Paragraphs 2 and 3 of Article 6 of the Convention guarantee the presumption of innocence and certain specific rights of defence in relation to criminal proceedings.
The Court recalls that in the case of EDC v. the United Kingdom, the European Commission of Human Rights found that disqualification proceedings under Section 6 of the Company Directors Disqualification Act 1986 (“CDDA”) determined "civil rights" within the meaning of Article 6 § 1 of the Convention (No. 24433/94, Comm. Report 26.2.97, § 47).

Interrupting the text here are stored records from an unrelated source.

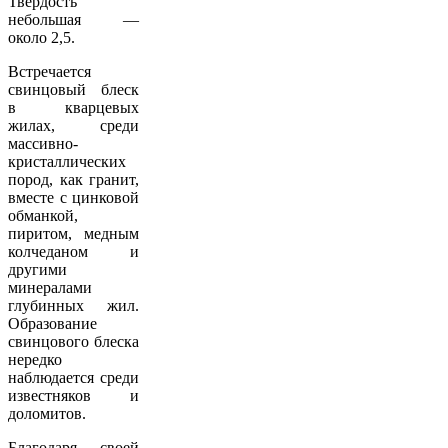
Твердость
небольшая —
около 2,5.
Встречается
свинцовый блеск
в кварцевых
жилах, среди
массивно-
кристаллических
пород, как гранит,
вместе с цинковой
обманкой,
пиритом, медным
колчеданом и
другими
минералами
глубинных жил.
Образование
свинцового блеска
нередко
наблюдается среди
известняков и
доломитов.
Благодаря своей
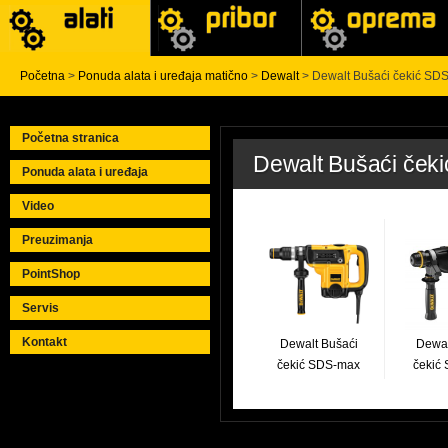
Početna
>
Ponuda alata i uređaja matično
>
Dewalt
> Dewalt Bušaći čekić SDS
Početna stranica
Dewalt Bušaći ček
Ponuda alata i uređaja
Video
Preuzimanja
PointShop
Servis
Kontakt
Dewalt Bušaći
Dewal
čekić SDS-max
čekić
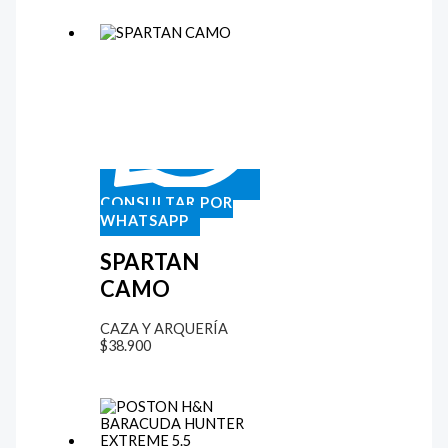
CONSULTAR POR
WHATSAPP
SPARTAN
CAMO
CAZA Y ARQUERÍA
$
38.900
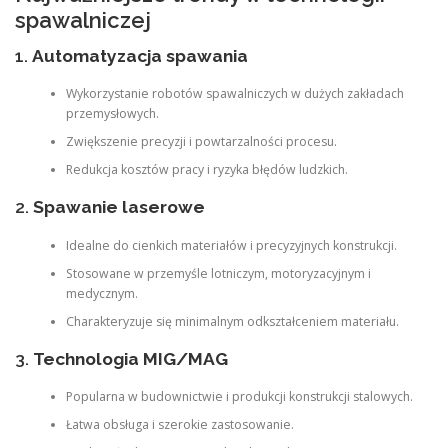
spawalniczej
1.
Automatyzacja spawania
Wykorzystanie robotów spawalniczych w dużych zakładach
przemysłowych.
Zwiększenie precyzji i powtarzalności procesu.
Redukcja kosztów pracy i ryzyka błędów ludzkich.
2.
Spawanie laserowe
Idealne do cienkich materiałów i precyzyjnych konstrukcji.
Stosowane w przemyśle lotniczym, motoryzacyjnym i
medycznym.
Charakteryzuje się minimalnym odkształceniem materiału.
3.
Technologia MIG/MAG
Popularna w budownictwie i produkcji konstrukcji stalowych.
Łatwa obsługa i szerokie zastosowanie.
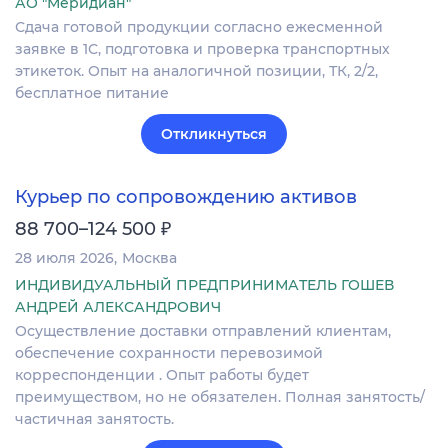
АО "Меридиан"
Сдача готовой продукции согласно ежесменной
заявке в 1С, подготовка и проверка транспортных
этикеток. Опыт на аналогичной позиции, ТК, 2/2,
бесплатное питание
Откликнуться
Курьер по сопровождению активов
₽
88 700–124 500
28 июля 2026
Москва
ИНДИВИДУАЛЬНЫЙ ПРЕДПРИНИМАТЕЛЬ ГОШЕВ
АНДРЕЙ АЛЕКСАНДРОВИЧ
Осуществление доставки отправлений клиентам,
обеспечение сохранности перевозимой
корреспонденции . Опыт работы будет
преимуществом, но не обязателен. Полная занятость/
частичная занятость.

The criteria for ascertaining whether a "criminal charge" has been determined are the domestic classification of the "offence", the nature of the "offence", and the nature and degree of severity of the potential and actual penalty (see, for example, the Schmautzer v. Austria judgment of 23 October 1995, Series A no. 328, p. 13, § 27 with further references). In the present case, the proceedings were classified as civil in domestic law, the disqualification of directors is a matter which is regulatory rather than criminal, and the “penalty” is neither a fine nor a prison sentence, but rather a prohibition on acting as a company director without the leave of the court. Whilst a great deal was undoubtedly at stake for the applicants, it cannot be said that what is inherently a regulatory matter can thereby become a “criminal charge” within the meaning of Article 6 § 1 of the Convention. Thus, none of these criteria indicates that the applicant was charged with a "criminal offence", and the Court considers that the proceedings in the present case did not determine a criminal charge within the meaning of Article 6 § 1 of the Convention (see also No. 36791/97, Comm. Dec. 21.5.98).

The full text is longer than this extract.